Üçüncüsü ise, elbette, tüm bu zorlama argümanlar sonucunda varılan sonucun (Che’nin çantasından Nutuk çıkması), aslında Che’nin düşünsel esin kaynağının Mustafa Kemal olduğu tezini hiç desteklememesi. Ciltlerce yazı kaleme alan Che Mustafa Kemal’den esinlendiğini dile getirmeyecek, ama çantasından çıkan bir kitap kanıt sayılacaksa, bunu yazan akla şaşmak gerek. Önceki yazımda Che’nin Bolivya’daki kitap listesini de yayınladım. Listede Churchill, De Gaulle, Croce, Nietzsche gibi isimler de var. Denk geleydi de onlardan biri çantadan çıkaydı, Che misal Churchill’ci mi olacaktı?

Şimdi, daha yakından bakalım. Nâzım’ın Fidel’e Mustafa Kemal anlattığı bilgisinin kaynağı nedir bilmiyorum. Ama bu gayet olası. Fidel’in bu sohbette Türkiye merakının artmış olması çok daha olası. Havana’daki Türk Büyükelçiliği’nden “Nutuk” kitabını istediği ise kesin.

Elbette. Fidel, tüm devrimci önderler gibi, çok geniş yelpazede ve çok okuyan biri. Üstelik Türkiye, üçüncü dünyanın parçası olan emperyalist işgal altındaki tüm ülkelere mücadele örneği olan ulusal kurtuluş savaşı ve arkasından kurulan, dönemindeki benzerlerine göre çok ilerici unsurlar barındıran cumhuriyet deneyimiyle her devrimci için ilgi çekici bir ülke.

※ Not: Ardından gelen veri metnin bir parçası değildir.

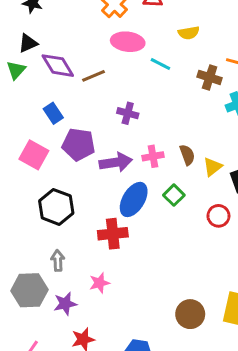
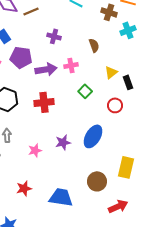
brown semicircle: (187, 155) -> (94, 45), moved
blue ellipse: (134, 199) -> (93, 136), moved
red cross: (113, 234) -> (44, 102), moved
purple star: (65, 304) -> (63, 142), moved
brown circle: (190, 314) -> (97, 181), moved

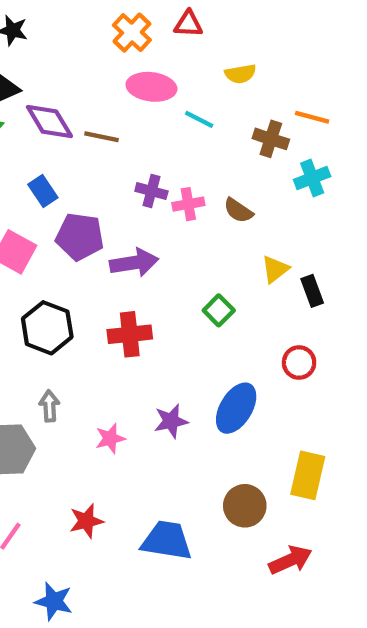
brown line: (31, 11) -> (102, 137), turned 35
brown semicircle: (94, 45) -> (238, 211), turned 144
pink cross: (71, 65) -> (188, 204), moved
red circle: (115, 105) -> (299, 363), moved

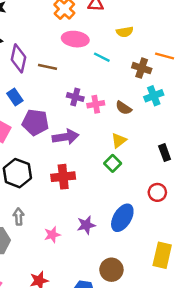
purple diamond: (49, 122) -> (18, 58), turned 44
cyan cross: (312, 178) -> (154, 96), moved
yellow triangle: (275, 269) -> (119, 140), moved
brown circle: (245, 506) -> (111, 270), moved

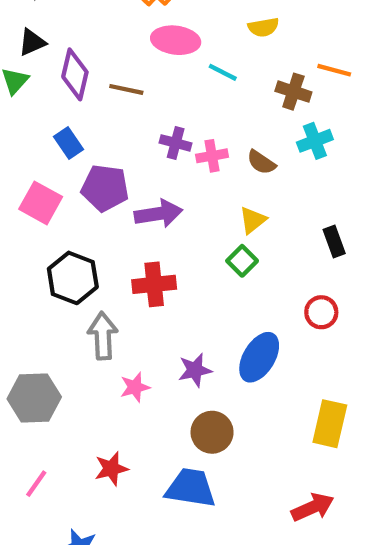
gray arrow: (18, 217) -> (103, 336), moved, size x1.5
brown circle: (111, 270) -> (212, 432), moved

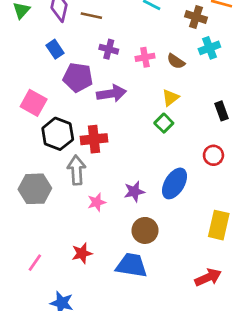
purple cross: (176, 143) -> (109, 49), moved
pink square: (41, 203) -> (34, 103), moved
red cross: (154, 284) -> (94, 139), moved
gray hexagon: (34, 398) -> (35, 189), moved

Bunlar normal, doğal.

Ancak, yukarıda saydıklarımın dışında bir tuhaflık var. Sinan Meydan, ayrıntılarda vahim hatalar yapıyor. Örneğin Meydan, Bilal Şimşir’in Havana Elçiliği’nde görevli olduğunu, Fidel’in “Havana’da görevli genç Türk diplomatı” Şimşir’i makamına çağırttığını, ondan Nutuk istediğini, üstelik bu başbaşa görüşmede “Sayın Diplomat, bu isteğimden kesinlikle Amerikalıların haberi olmamalı” dediğini ve “isteğinin gizli tutulmasını istediğini” yazdı.

Oysa dün akşam benim stüdyoda, Sinan Meydan’ın da canlı telefon bağlantısıyla katıldığımız Haberaktif programına Bilal Şimşir de telefonla katıldı ve Havana’yı bırakın, Amerika kıtasında hiç görev yapmadığını, kendisinin o yıl Ankara’da asistan olduğu ve kütüphanelerle haşır neşir olduğu için kitabı bulma görevinin kendisine verildiğini ve kendisinin kitabı bulup Dışişleri’ne verdiğini söyledi.**

İyi de, Sinan Meydan’ın kaynağı, Bilal Şimşir’in anı kitabı değil miydi? Demek ki Meydan, Şimşir’in anılarını dahi okumamış “çantadan Nutuk çıktı” iddiasını yazarken.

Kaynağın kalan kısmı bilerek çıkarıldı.